The Death of General Wolfe 1770 Oil on canvas, 152,6 x 214,5 cm National Gallery of Canada, Ottawa The composition is an idealization of the event, replete with many figures who were not present at the time. West's painting engendered considerable debate surrounding the artistic license that he took with the scene and the decorum of treating a contemporary event.

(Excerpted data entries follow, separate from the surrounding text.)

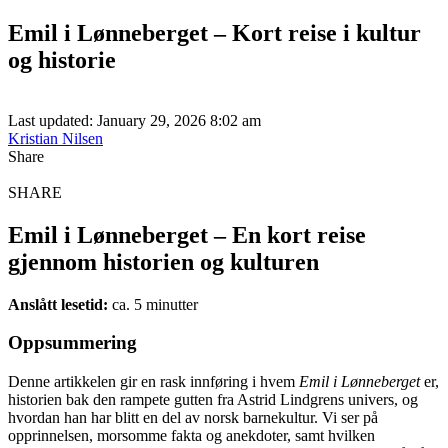
Emil i Lønneberget – Kort reise i kultur
og historie
Last updated: January 29, 2026 8:02 am
Kristian Nilsen
Share
SHARE
Emil i Lønneberget – En kort reise
gjennom historien og kulturen
Anslått lesetid:
ca. 5 minutter
Oppsummering
Denne artikkelen gir en rask innføring i hvem
Emil i Lønneberget
er,
historien bak den rampete gutten fra Astrid Lindgrens univers, og
hvordan han har blitt en del av norsk barnekultur. Vi ser på
opprinnelsen, morsomme fakta og anekdoter, samt hvilken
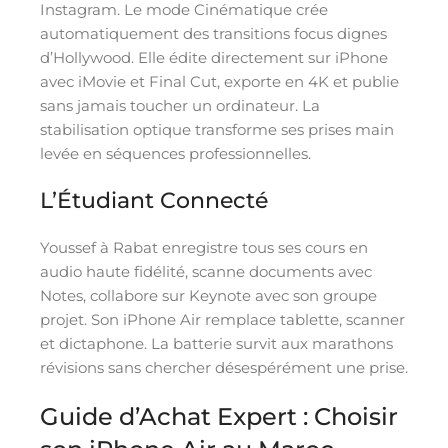
Instagram. Le mode Cinématique crée
automatiquement des transitions focus dignes
d’Hollywood. Elle édite directement sur iPhone
avec iMovie et Final Cut, exporte en 4K et publie
sans jamais toucher un ordinateur. La
stabilisation optique transforme ses prises main
levée en séquences professionnelles.
L’Étudiant Connecté
Youssef à Rabat enregistre tous ses cours en
audio haute fidélité, scanne documents avec
Notes, collabore sur Keynote avec son groupe
projet. Son iPhone Air remplace tablette, scanner
et dictaphone. La batterie survit aux marathons
révisions sans chercher désespérément une prise.
Guide d’Achat Expert : Choisir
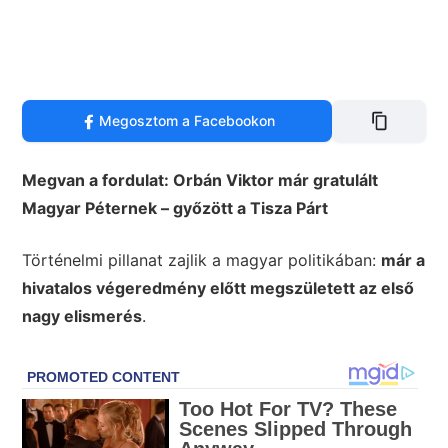
Megosztom a Facebookon
Megvan a fordulat: Orbán Viktor már gratulált
Magyar Péternek – győzött a Tisza Párt
Történelmi pillanat zajlik a magyar politikában:
már a
hivatalos végeredmény előtt megszületett az első
nagy elismerés
.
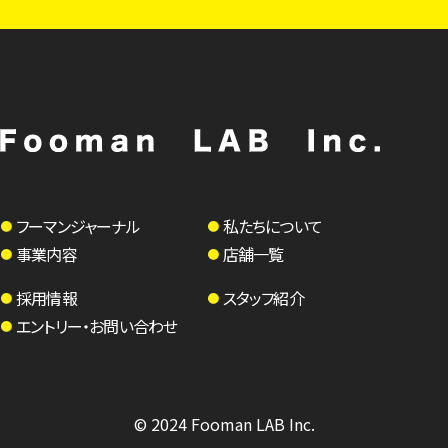
フーマンジャーナル
私たちについて
事業内容
店舗一覧
採用情報
スタッフ紹介
エントリー・お問い合わせ
© 2024 Fooman LAB Inc.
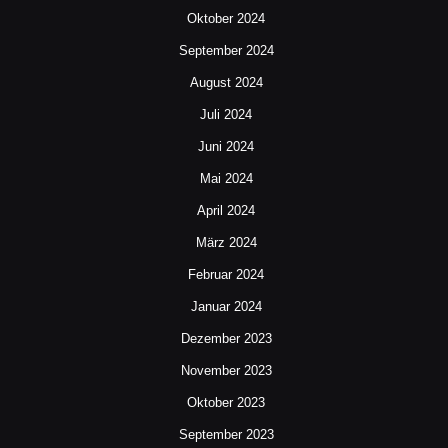
Oktober 2024
September 2024
August 2024
Juli 2024
Juni 2024
Mai 2024
April 2024
März 2024
Februar 2024
Januar 2024
Dezember 2023
November 2023
Oktober 2023
September 2023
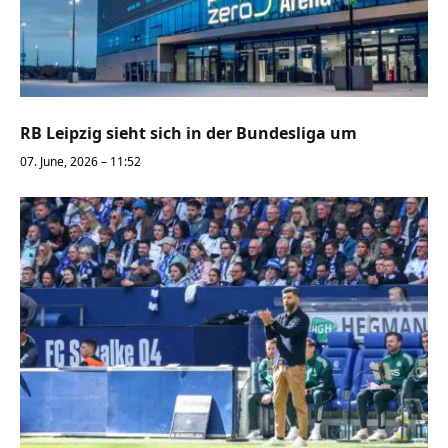
RB Leipzig sieht sich in der Bundesliga um
07. June, 2026 – 11:52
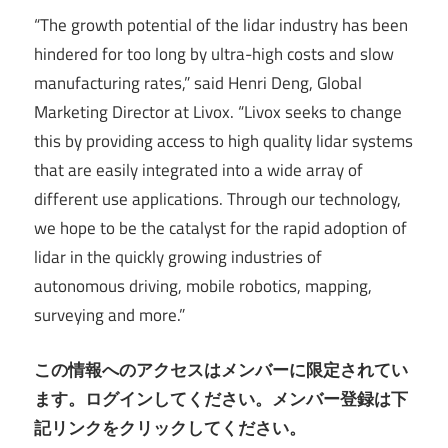
“The growth potential of the lidar industry has been
hindered for too long by ultra-high costs and slow
manufacturing rates,” said Henri Deng, Global
Marketing Director at Livox. “Livox seeks to change
this by providing access to high quality lidar systems
that are easily integrated into a wide array of
different use applications. Through our technology,
we hope to be the catalyst for the rapid adoption of
lidar in the quickly growing industries of
autonomous driving, mobile robotics, mapping,
surveying and more.”
この情報へのアクセスはメンバーに限定されてい
ます。ログインしてください。メンバー登録は下
記リンクをクリックしてください。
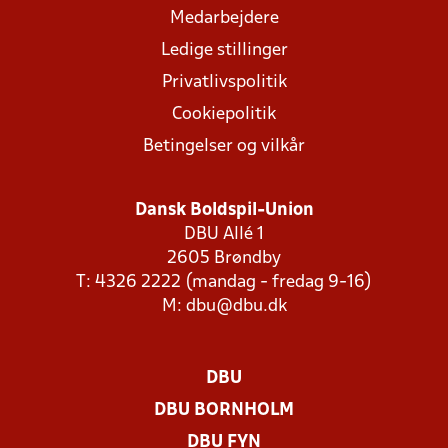
Medarbejdere
Ledige stillinger
Privatlivspolitik
Cookiepolitik
Betingelser og vilkår
Dansk Boldspil-Union
DBU Allé 1
2605 Brøndby
T: 4326 2222 (mandag - fredag 9-16)
M:
dbu@dbu.dk
DBU
DBU BORNHOLM
DBU FYN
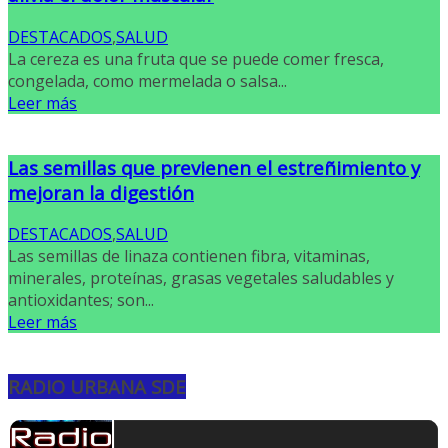
DESTACADOS
,
SALUD
La cereza es una fruta que se puede comer fresca,
congelada, como mermelada o salsa...
Leer más
Las semillas que previenen el estreñimiento y
mejoran la digestión
DESTACADOS
,
SALUD
Las semillas de linaza contienen fibra, vitaminas,
minerales, proteínas, grasas vegetales saludables y
antioxidantes; son...
Leer más
RADIO URBANA SDE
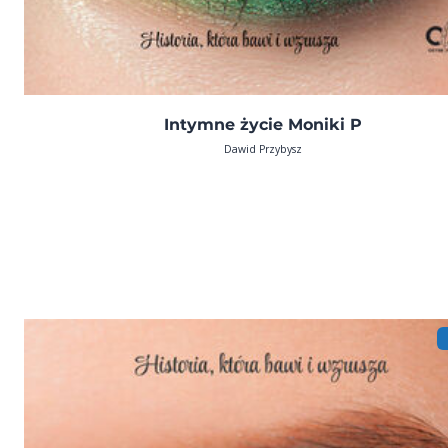
Intymne życie Moniki P
Dawid Przybysz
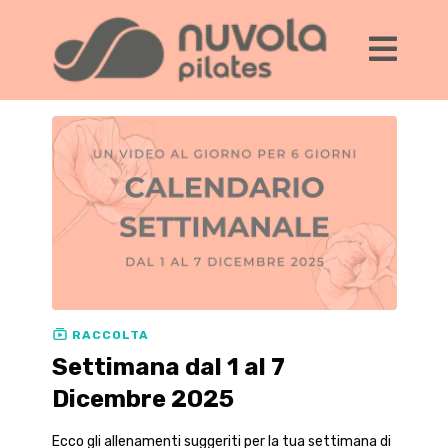
RACCOLTA
Settimana dal 1 al 7
Dicembre 2025
Ecco gli allenamenti suggeriti per la tua settimana di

By representing Wolfe in modern uniform, West contravened rules of painting in the “grand manner” which dictated that the hero should be elevated from the mere mortal by being depicted in the nude or in classical dress. These points of debate, however, did not detract from the work’s popularity and it eventually became one of the most celebrated British history paintings of all time. Such was its renown that West painted at least five replicas. There are also numerous copies by other artists, such as the two on display here. General Wolfe was the hero of the great war between the French and the English for control of Canada. He died on the Plains of Abraham near Quebec City after winning the decisive victory for the English. West was already a successful painter in London and a favorite of the King when we began this work.